→ **AIM OF THE EXERCISE**
Your answer should be every line of the records that contains the word "across".

GIVEN RECORDS Start Marker

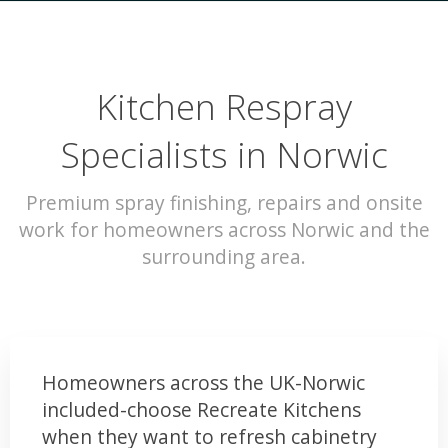
Kitchen Respray
Specialists in Norwic
Premium spray finishing, repairs and onsite
work for homeowners across Norwic and the
surrounding area.
Homeowners across the UK-Norwic
included-choose Recreate Kitchens
when they want to refresh cabinetry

GIVEN RECORDS End Marker

→ **SOLUTION**
work for homeowners across Norwic and the
Homeowners across the UK-Norwic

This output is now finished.